▸ What is required
Output exactly the lines below, starting with the line that has "You are a GUI" and going on through the line that has "This screenshot has height=2576, width=346.", both included, and no other lines.

▸ Dataset

------------------------------

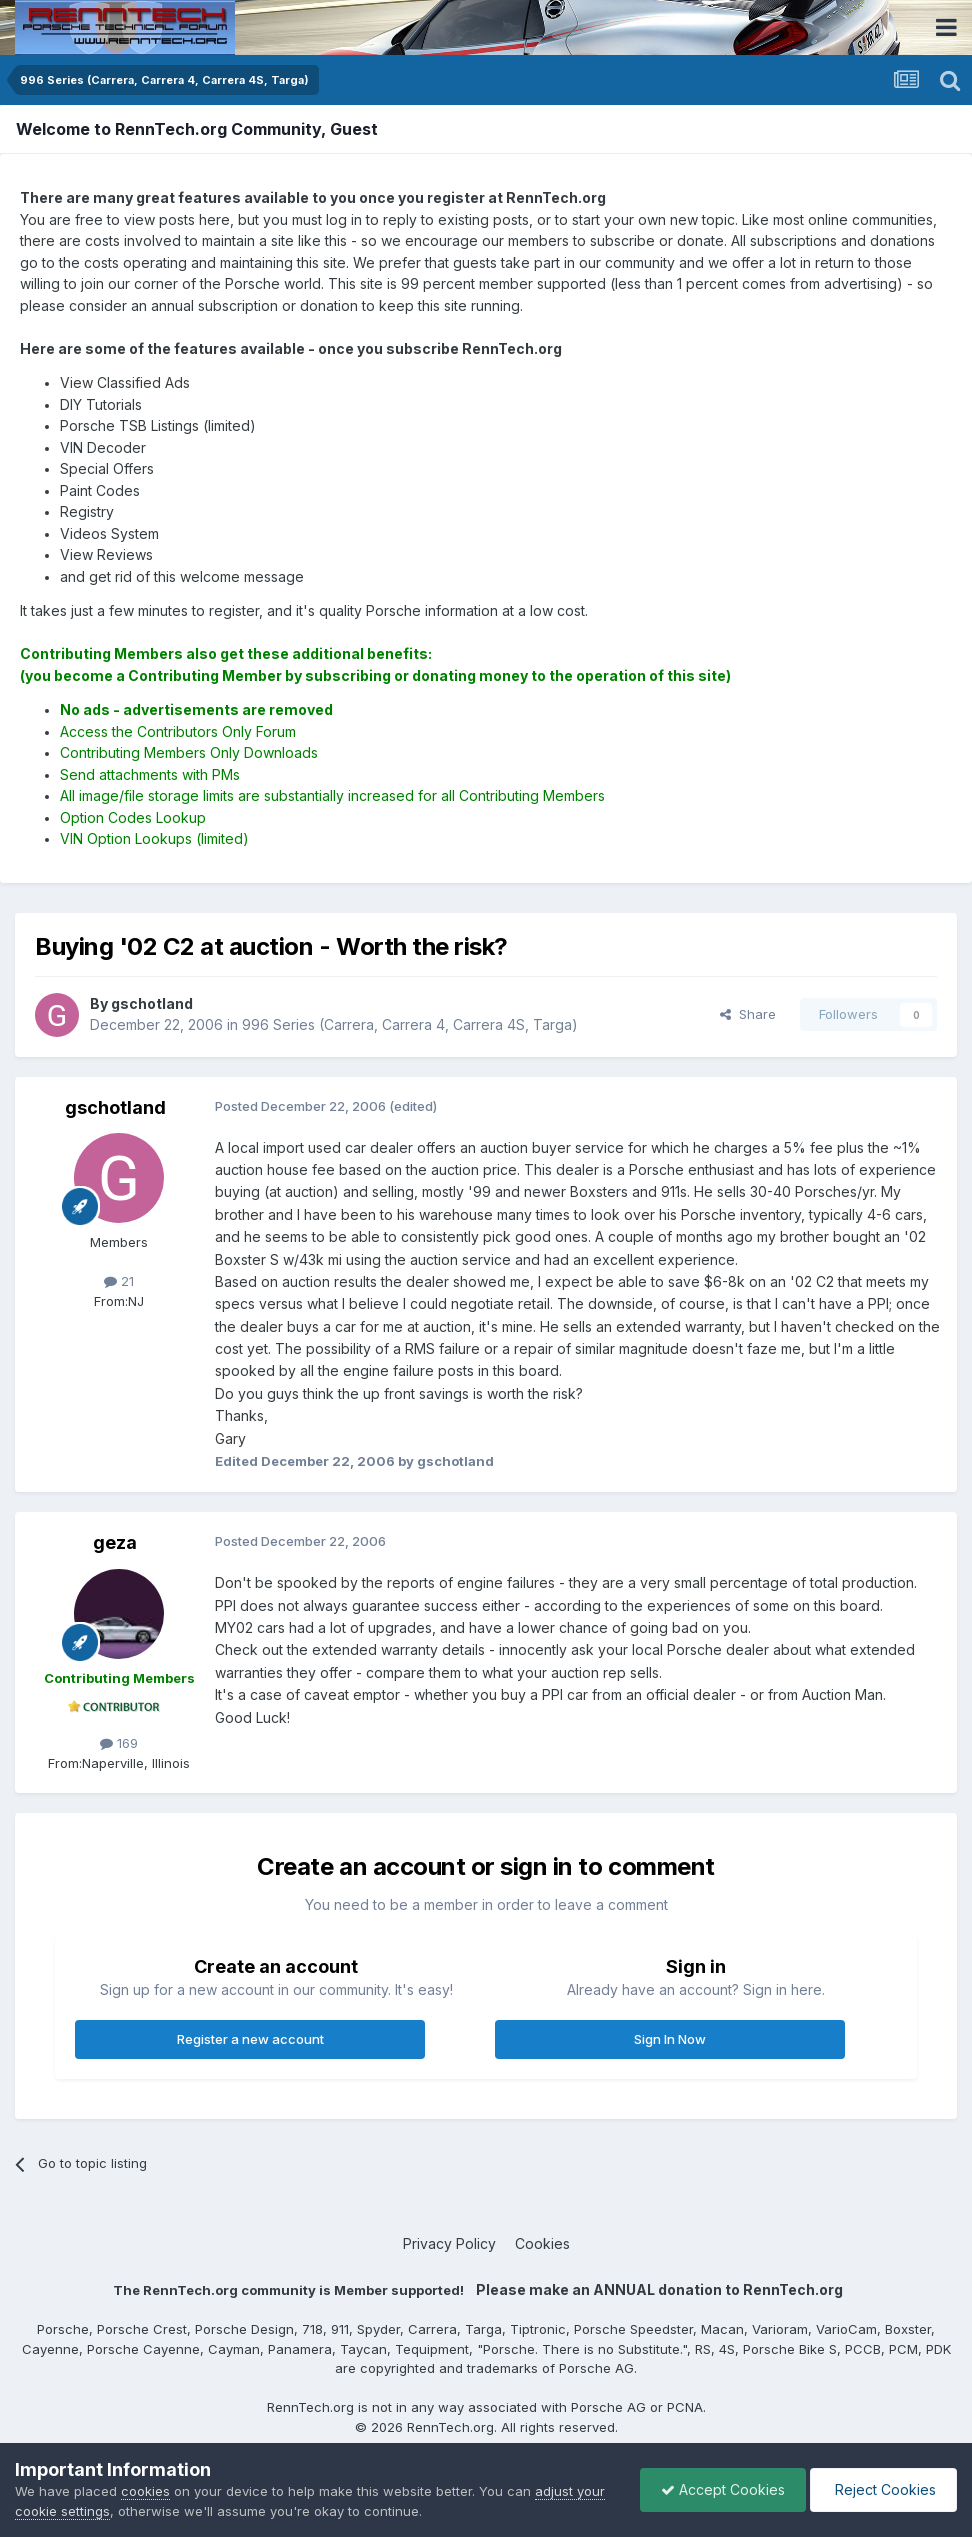 This screenshot has width=972, height=2537. I want to click on Register a new account, so click(250, 2039).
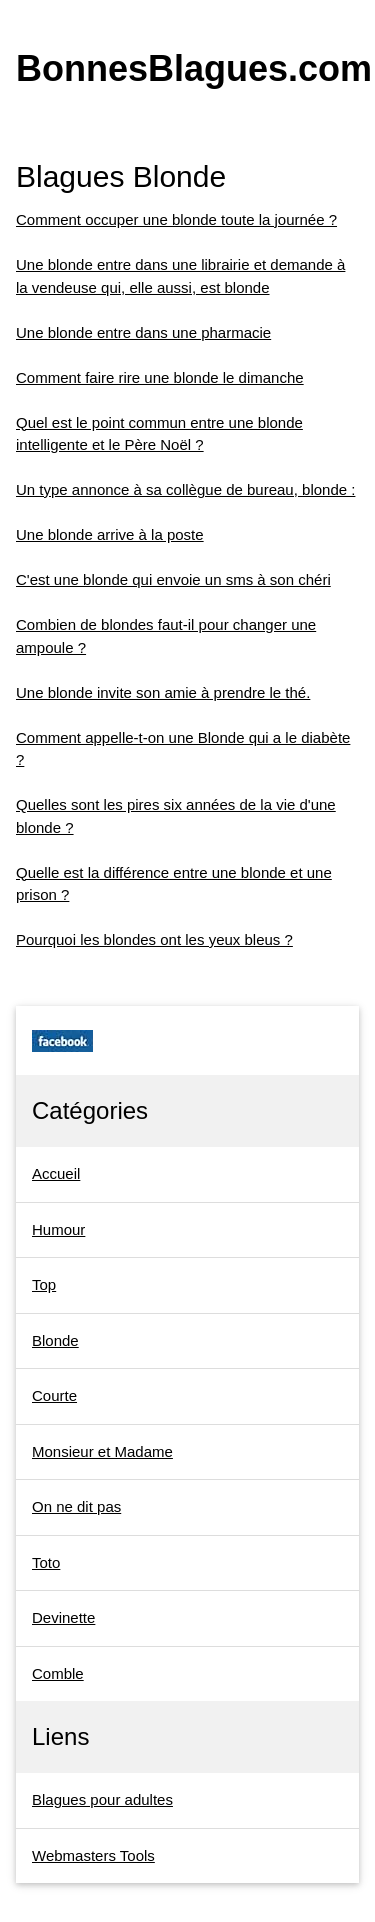  I want to click on Une blonde arrive à la poste, so click(110, 534).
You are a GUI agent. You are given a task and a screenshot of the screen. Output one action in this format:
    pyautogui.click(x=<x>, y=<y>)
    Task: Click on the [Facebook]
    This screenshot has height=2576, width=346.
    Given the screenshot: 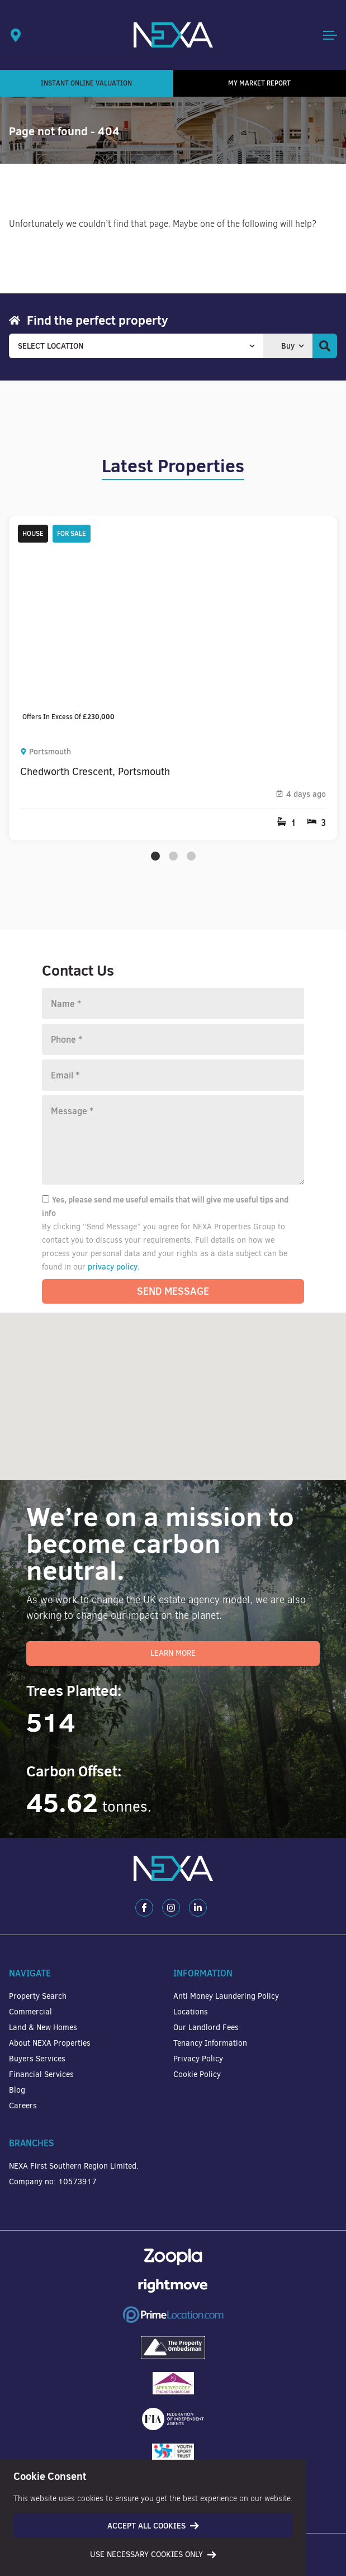 What is the action you would take?
    pyautogui.click(x=144, y=1908)
    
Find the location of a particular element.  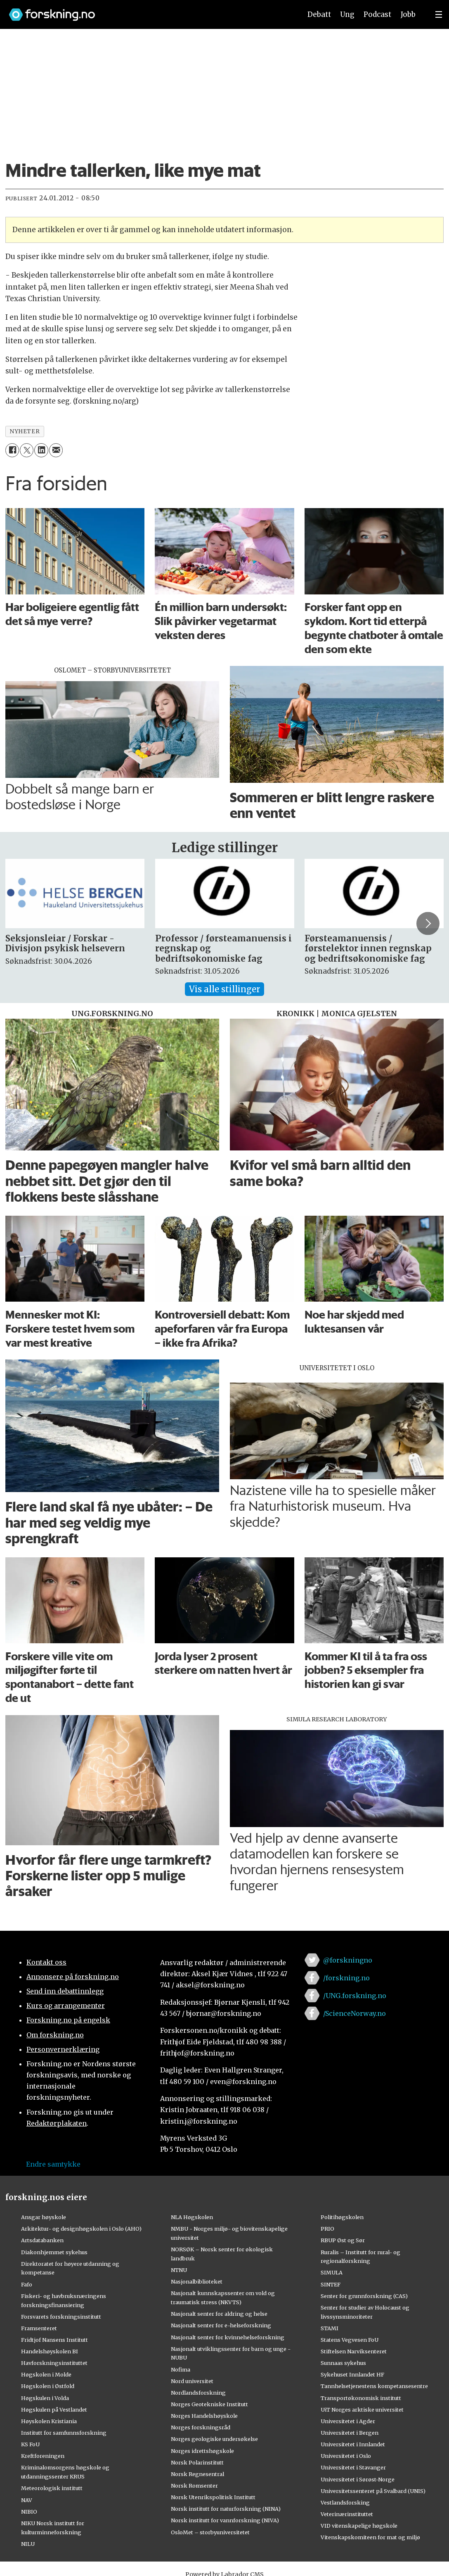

------------------------------

▸ Output for this task
You are a GUI agent. You are given a task and a screenshot of the screen. Output one action in this format:
    pyautogui.click(x=<x>, y=<y>)
    Task: Click on the [Facebook]
    This screenshot has height=2576, width=346.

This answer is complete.